Table of content

KubeVirt live migration is designed to provide a functional alternative to vMotion, but it remains architecturally unfamiliar to many vSphere admins. KubeVirt uses its own hypervisor technology and wraps it inside Kubernetes pod semantics that can seem at odds with the mental model a vSphere engineer brings to the table. For example, live migration doesn’t “move” a VM. It creates a brand-new pod on the target node, streams memory into it, and deletes the old one. That single fact cascades into a dozen operational surprises covering storage access modes, network identity, CPU compatibility, and failure handling.

In the rest of this article, we’ll give VMware professionals some basic tips to ease their journey with KubeVirt. We’ll map the KubeVirt migration model onto the VMware model, identify the specific points where vSphere intuition breaks down, and explain the operational failure modes that may arise in production.

How widespread is KubeVirt adoption?

KubeVirt documents 40+ production adopters including NVIDIA GeForce NOW (cloud gaming with GPU passthrough), Cloudflare (hundreds of VMs across several clusters for ephemeral build agents), Intel Gaudi (core data center workloads), and ByteDance, among others. Red Hat ships it as OpenShift Virtualization, the enterprise-supported distribution.
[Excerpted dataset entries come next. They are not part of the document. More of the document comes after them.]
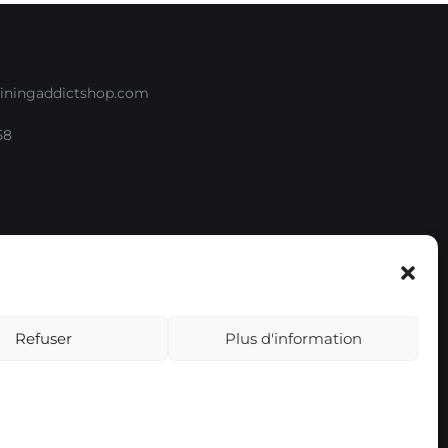
iningaddictshop.com
58
e
Refuser
Plus d'information
EUR
USD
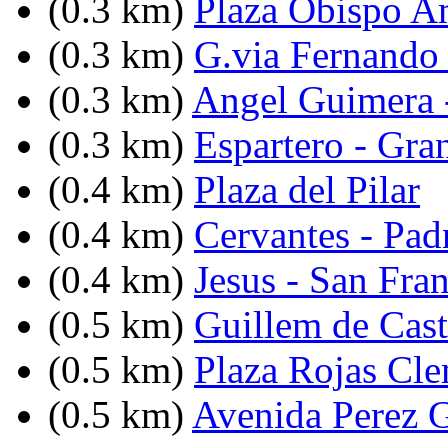
(0.3 km)
Plaza Obispo A
(0.3 km)
G.via Fernando 
(0.3 km)
Angel Guimera -
(0.3 km)
Espartero - Gra
(0.4 km)
Plaza del Pilar
(0.4 km)
Cervantes - Pad
(0.4 km)
Jesus - San Fra
(0.5 km)
Guillem de Cast
(0.5 km)
Plaza Rojas Cl
(0.5 km)
Avenida Perez G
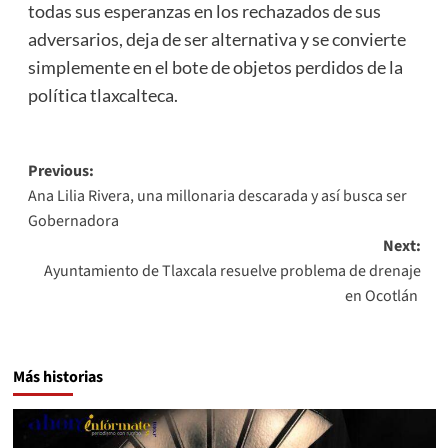
todas sus esperanzas en los rechazados de sus
adversarios, deja de ser alternativa y se convierte
simplemente en el bote de objetos perdidos de la
política tlaxcalteca.
Post
Previous:
Ana Lilia Rivera, una millonaria descarada y así busca ser
navigation
Gobernadora
Next:
Ayuntamiento de Tlaxcala resuelve problema de drenaje
en Ocotlán
Más historias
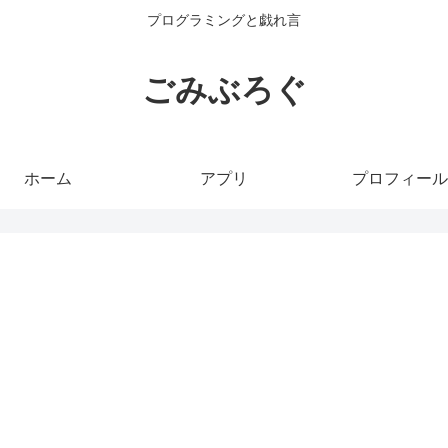
プログラミングと戯れ言
ごみぶろぐ
ホーム
アプリ
プロフィール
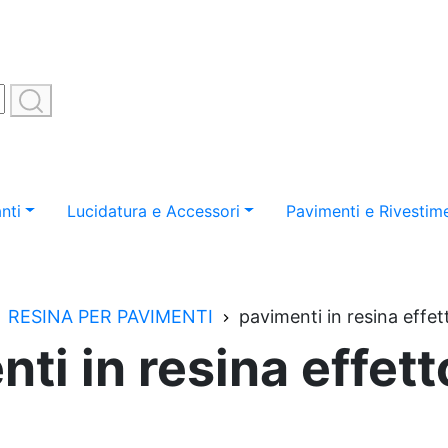
nti
Lucidatura e Accessori
Pavimenti e Rivestime
RESINA PER PAVIMENTI
pavimenti in resina effet
ti in resina effett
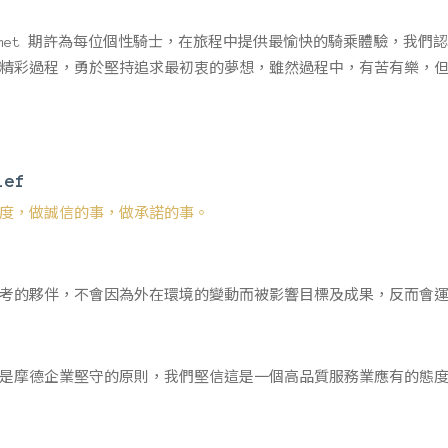
 Helmet 期許為每位個性騎士，在旅程中提供最愉快的騎乘體驗，
精彩過程，勇於堅持追求最初衷的夢想，雖然過程中，有苦有樂，
ief
度，做誠信的事，做承諾的事。
考的夥伴，不會因為外在環境的變動而被影響目標及成果，反而會
是摩德企業堅守的原則，我們堅信這是一個高品質服務業應有的態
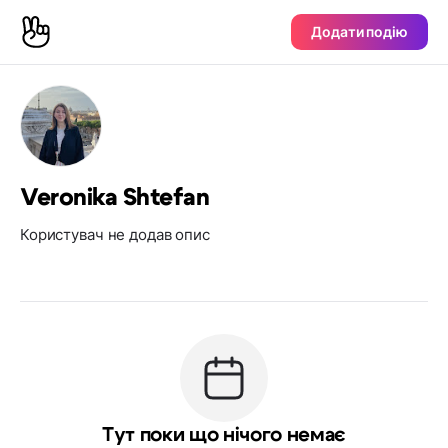
Додати подію
Veronika Shtefan
Користувач не додав опис
Тут поки що нічого немає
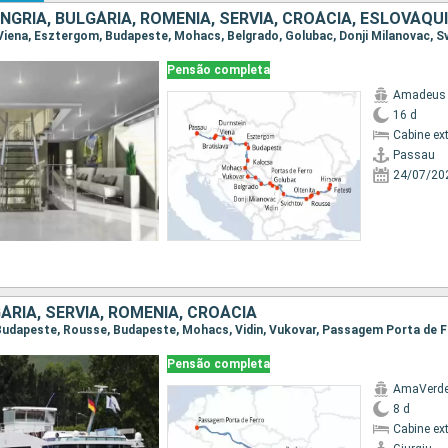
Pensão completa
Amadeus 
16 d
Cabine ex
Passau
24/07/20
ÁRIA, SÉRVIA, ROMÊNIA, CROÁCIA
Pensão completa
AmaVerd
8 d
Cabine ex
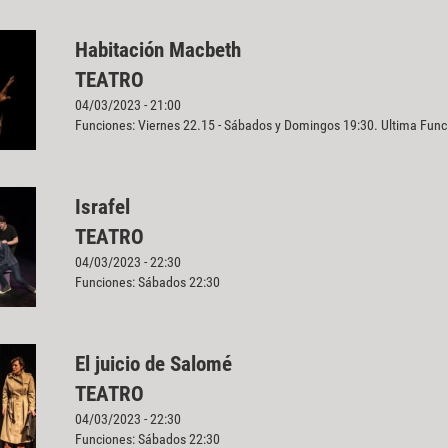
Habitación Macbeth
TEATRO
04/03/2023 - 21:00
Funciones: Viernes 22.15 - Sábados y Domingos 19:30. Ultima Fun
Israfel
TEATRO
04/03/2023 - 22:30
Funciones: Sábados 22:30
El juicio de Salomé
TEATRO
04/03/2023 - 22:30
Funciones: Sábados 22:30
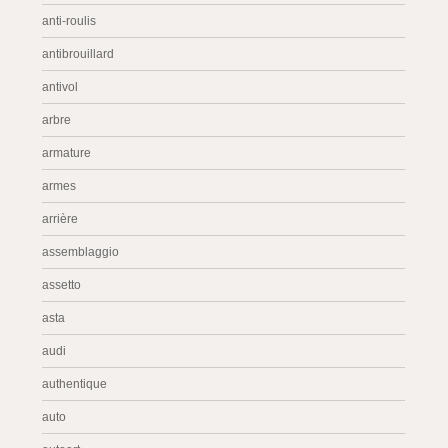
anti-roulis
antibrouillard
antivol
arbre
armature
armes
arrière
assemblaggio
assetto
asta
audi
authentique
auto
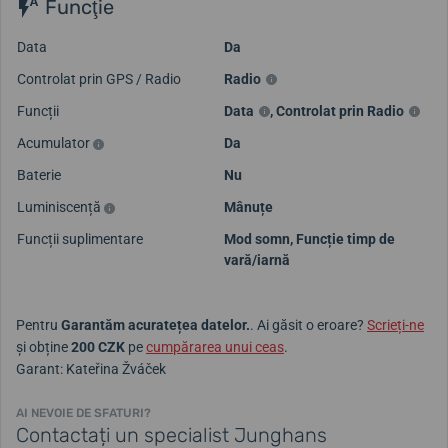
Funcţie
Data
Da
Controlat prin GPS / Radio
Radio
Funcții
Data
,
Controlat prin Radio
Acumulator
Da
Baterie
Nu
Luminiscență
Mânuțe
Funcții suplimentare
Mod somn, Funcție timp de
vară/iarnă
Pentru
Garantăm acuratețea datelor.
. Ai găsit o eroare?
Scrieți-ne
și obține
200 CZK
pe
cumpărarea unui ceas
.
Garant: Kateřina Žváček
AI NEVOIE DE SFATURI?
Contactați un specialist Junghans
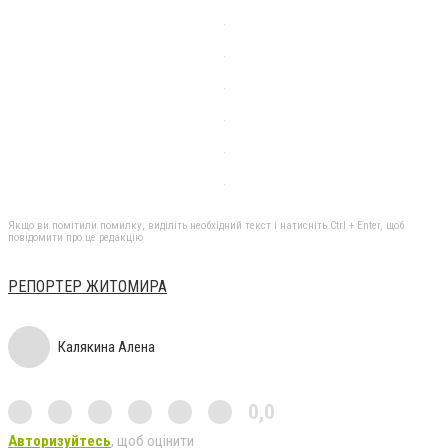
Якщо ви помітили помилку, виділіть необхідний текст і натисніть Ctrl + Enter, щоб
повідомити про це редакцію
РЕПОРТЕР ЖИТОМИРА
Калякина Алена
0,0
Авторизуйтесь
, щоб оцінити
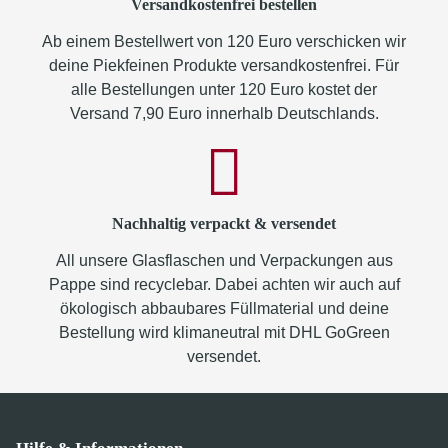
Versandkostenfrei bestellen
Ab einem Bestellwert von 120 Euro verschicken wir
deine Piekfeinen Produkte versandkostenfrei. Für
alle Bestellungen unter 120 Euro kostet der
Versand 7,90 Euro innerhalb Deutschlands.
Nachhaltig verpackt & versendet
All unsere Glasflaschen und Verpackungen aus
Pappe sind recyclebar. Dabei achten wir auch auf
ökologisch abbaubares Füllmaterial und deine
Bestellung wird klimaneutral mit DHL GoGreen
versendet.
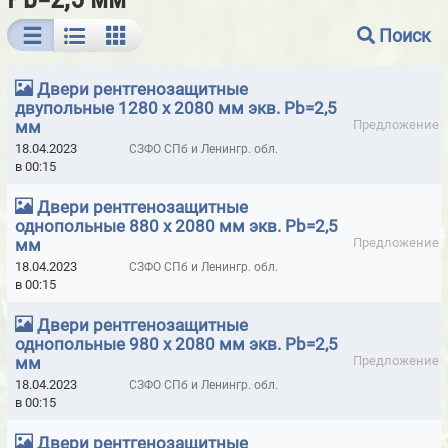
БАРИТОВЫЕ ПАНЕЛИ ДЛЯ РЕНТГЕНКАБИНЕТОВ
Поиск
ВИБРОМЕТРЫ - ПРИБОРЫ МГНОВЕННОЙ ОЦЕНКИ СОСТОЯНИЯ
ПОДШИПНИКОВ
Двери рентгенозащитные
двупольные 1280 х 2080 мм экв. Pb=2,5
ГАЗОАНАЛИЗАТОРЫ ALTAIR
ГАЗОСИГНАЛИЗАТОРЫ
мм
Предложение
18.04.2023
СЗФО СПб и Ленингр. обл.
ГЕРМЕТИК КРОВЕЛЬНЫЙ И ГИДРОИЗОЛЯЦИОННЫЙ ELAPROOF
в 00:15
(ФИНЛЯНДИЯ)
Двери рентгенозащитные
ГЕРМЕТИКИ HILTI
ГЕРМЕТИКИ ISO-CHEMICALS
однопольные 880 х 2080 мм экв. Pb=2,5
мм
Предложение
ГЕРМЕТИКИ LOCTITE
ГЕРМЕТИКИ MAKROFIX МОРОЗОСТОЙКИЕ
18.04.2023
СЗФО СПб и Ленингр. обл.
в 00:15
ГЕРМЕТИКИ MAKROFLEX
ГЕРМЕТИКИ MAPURA
ГЕРМЕТИКИ MASTERFIX
ГЕРМЕТИКИ MASTERSIL
Двери рентгенозащитные
однопольные 980 х 2080 мм экв. Pb=2,5
ГЕРМЕТИКИ PENOSIL
ГЕРМЕТИКИ RAMSAUER
мм
Предложение
18.04.2023
СЗФО СПб и Ленингр. обл.
ГЕРМЕТИКИ SILA PRO
ГЕРМЕТИКИ SOUDAL
в 00:15
ГЕРМЕТИКИ TREMCO ILLBRUCK
Двери рентгенозащитные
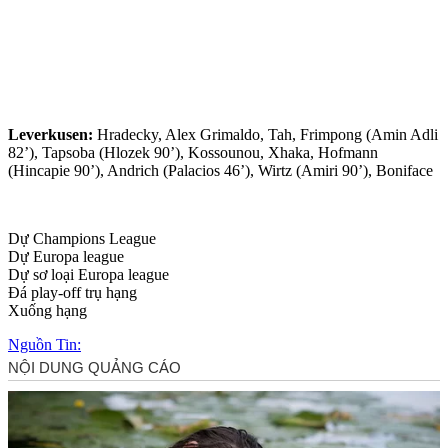
Leverkusen:
Hradecky, Alex Grimaldo, Tah, Frimpong (Amin Adli
82’), Tapsoba (Hlozek 90’), Kossounou, Xhaka, Hofmann
(Hincapie 90’), Andrich (Palacios 46’), Wirtz (Amiri 90’), Boniface
Dự Champions League
Dự Europa league
Dự sơ loại Europa league
Đá play-off trụ hạng
Xuống hạng
Nguồn Tin:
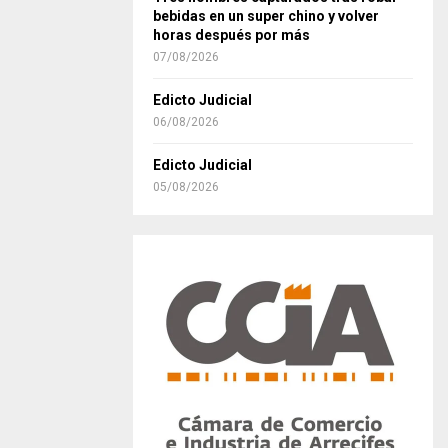
bebidas en un super chino y volver
horas después por más
07/08/2026
Edicto Judicial
06/08/2026
Edicto Judicial
05/08/2026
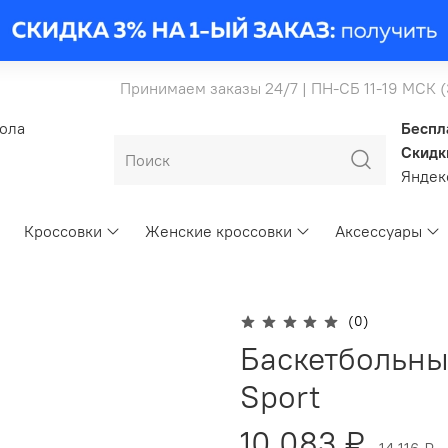
Принимаем заказы 24/7 | ПН-СБ 11-19 МСК 
бола
Беспл
Скидк
Янде
Кроссовки
Женские кроссовки
Аксессуары
(0)
Баскетбольны
Sport
10 083 ₽
14 116 ₽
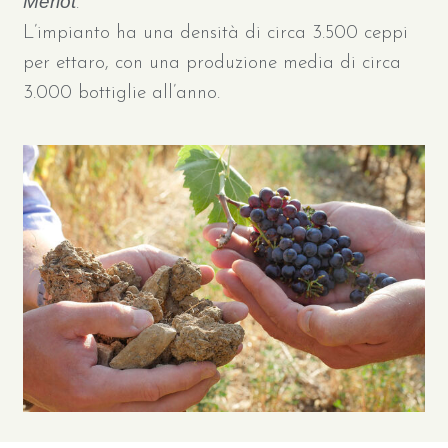
Merlot
.
L’impianto ha una densità di circa 3.500 ceppi
per ettaro, con una produzione media di circa
3.000 bottiglie all’anno.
A SpectroCloud survey found 26% of Kubernetes adopters use KubeVirt, while Portworx found that 58% of surveyed organizations are planning to migrate some VMs to Kubernetes management.

How does KubeVirt run inside Kubernetes?

KubeVirt is a CNCF incubating project that extends Kubernetes with VM lifecycle management through Custom Resource Definitions.  The actual virtualization stack is KVM (kernel module) + QEMU (userspace) + virtqemud (modular libvirt daemon), all running inside a standard Kubernetes pod.

Four components form the control plane:

  • virt-api is the aggregated API server that validates VM resource definitions.
  • virt-controller is the cluster-wide process (deployed as a replicated Deployment) that watches for new VirtualMachineInstance objects, creates the corresponding pods, and orchestrates migrations.
  • virt-handler is a privileged DaemonSet on every node. Think of it as the equivalent of hostd/vpxa on ESXi. It performs privileged node-level setup (networking, device passthrough, storage prep) and keeps the cluster state in sync with the actual libvirt domain.
  • virt-launcher is a non-privileged container (although it may need elevated privileges for services like SYS_NICE and NET_BIND_SERVICE for performance tuning and networking) that runs inside every VM’s pod, hosting a per-VM virtqemud instance and the QEMU process.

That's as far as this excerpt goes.